Ok. I know these are stupid questions, but here goes:

Why would a civilization have mining ships that outclass & obliterate entire enemy fleets? If they'd had the foresight to deploy such a vessel in defense of the Empire, they may have prevented the destruction of Romulus in the first place? Um?

If the answer is that mining is commerce and could afford the expenditure of vaster resources in shipbuilding, then what good is a military fleet? And why wouldn't the Fed have it's own versions of such a vessel?

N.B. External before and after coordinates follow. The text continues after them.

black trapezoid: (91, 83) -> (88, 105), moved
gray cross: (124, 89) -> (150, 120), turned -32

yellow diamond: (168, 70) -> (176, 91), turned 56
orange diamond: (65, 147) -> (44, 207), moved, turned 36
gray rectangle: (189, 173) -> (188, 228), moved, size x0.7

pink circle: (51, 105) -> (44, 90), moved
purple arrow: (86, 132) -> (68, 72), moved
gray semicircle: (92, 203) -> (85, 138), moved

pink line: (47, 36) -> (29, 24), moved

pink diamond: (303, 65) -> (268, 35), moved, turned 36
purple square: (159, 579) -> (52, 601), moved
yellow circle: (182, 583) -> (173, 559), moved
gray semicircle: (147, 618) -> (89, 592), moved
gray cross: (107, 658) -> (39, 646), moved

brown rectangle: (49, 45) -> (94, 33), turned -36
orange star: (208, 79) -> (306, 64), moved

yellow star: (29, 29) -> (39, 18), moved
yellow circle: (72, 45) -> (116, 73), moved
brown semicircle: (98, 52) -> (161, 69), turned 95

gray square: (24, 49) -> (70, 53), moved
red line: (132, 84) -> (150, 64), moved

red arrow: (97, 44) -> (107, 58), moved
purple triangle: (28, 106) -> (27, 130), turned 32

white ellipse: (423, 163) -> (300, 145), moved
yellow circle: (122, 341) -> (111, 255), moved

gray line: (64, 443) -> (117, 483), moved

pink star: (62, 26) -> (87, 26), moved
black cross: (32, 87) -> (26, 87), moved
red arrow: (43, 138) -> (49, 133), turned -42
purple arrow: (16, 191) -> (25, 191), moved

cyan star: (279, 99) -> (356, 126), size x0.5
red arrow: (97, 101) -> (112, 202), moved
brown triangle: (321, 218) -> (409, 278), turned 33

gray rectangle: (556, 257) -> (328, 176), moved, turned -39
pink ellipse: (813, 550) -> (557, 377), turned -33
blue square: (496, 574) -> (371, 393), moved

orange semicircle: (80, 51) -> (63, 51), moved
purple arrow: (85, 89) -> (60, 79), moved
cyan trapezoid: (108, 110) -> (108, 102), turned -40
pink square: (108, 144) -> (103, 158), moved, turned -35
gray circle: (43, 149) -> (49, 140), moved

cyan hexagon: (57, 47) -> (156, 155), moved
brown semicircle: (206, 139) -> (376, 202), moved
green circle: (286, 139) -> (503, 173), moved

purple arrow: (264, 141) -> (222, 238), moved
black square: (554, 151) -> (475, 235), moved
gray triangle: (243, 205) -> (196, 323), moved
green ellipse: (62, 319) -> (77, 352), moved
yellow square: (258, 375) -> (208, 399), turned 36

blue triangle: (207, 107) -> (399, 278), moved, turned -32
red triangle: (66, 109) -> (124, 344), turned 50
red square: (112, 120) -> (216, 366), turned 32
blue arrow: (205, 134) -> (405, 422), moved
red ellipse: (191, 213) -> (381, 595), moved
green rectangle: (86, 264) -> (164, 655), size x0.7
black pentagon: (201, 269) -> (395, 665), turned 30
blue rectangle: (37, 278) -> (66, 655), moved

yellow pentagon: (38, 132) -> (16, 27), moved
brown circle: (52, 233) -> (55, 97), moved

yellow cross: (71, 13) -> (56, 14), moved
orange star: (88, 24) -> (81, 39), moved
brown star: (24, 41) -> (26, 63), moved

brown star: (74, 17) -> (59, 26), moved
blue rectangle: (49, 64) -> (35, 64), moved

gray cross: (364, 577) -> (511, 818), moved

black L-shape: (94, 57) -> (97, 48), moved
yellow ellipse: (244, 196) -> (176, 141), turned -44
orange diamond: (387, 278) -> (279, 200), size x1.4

If a Romulan warbird uses a quantum singularity as a power source, could it not be turned into a weapon such as a portable black hole?
 
The answer lies in the comic (which I think it kind of unfortunate, but there you go). The Narada was a simple mining vessel that was later outfitted with Romulan/Borg technology, and that is why it is so ridiculously powerful.
 
I'm guessing that the Narada is only slightly advanced by late 24th century standards, and is probably outclassed by most military vessels of that era.

It only seems so damn powerful and indestructible when compared to mid 23rd century ships. And a heck lot of technological innovation can happen in a single century.

To put it into perspective: Imagine how powerful and indestructible a single modern fighter jet would seem compared to a whole squadron of WWI era biplanes.
 
*SPOILERS*

RE the Narada:

Ok. I know these are stupid questions, but here goes:

Why would a civilization have mining ships that outclass & obliterate entire enemy fleets? If they'd had the foresight to deploy such a vessel in defense of the Empire, they may have prevented the destruction of Romulus in the first place? Um?
The Narada doesn't outclass anything that isn't (by the late 24th century) hopelessly obsolete. Picture, say, an Iranian oil tanker whose paranoid lunatic captain has stocked with a vast supply of RPGs in the (not completely unjustified) fear that his ship might get boarded by the U.S. Navy. After spending several minutes shooting rockets at an American helicopter, his ship goes through a weird looking thunderstorm, and suddenly he's nose to nose with the USS Brooklyn circa 1875 with a big flashy American flag on the mast; tanker Captain gets thirty guys on deck with RPGs and basically blows Brooklyn out of the water. To the crew on the Brooklyn, the tanker is a massive beast with heavy weapons and they mistakenly assume to be a warship, just because a relatively mundane 1960s weapon system will basically shred a wooden warship like a paper target. Against an ironclad, the fight won't be as one-sided, and this--I think--is what happened with the Enterprise. The Narada still outclassed the ship by sheer size and power alone, but Enterprise had the capacity to hold its own for longer than the rest of the fleet.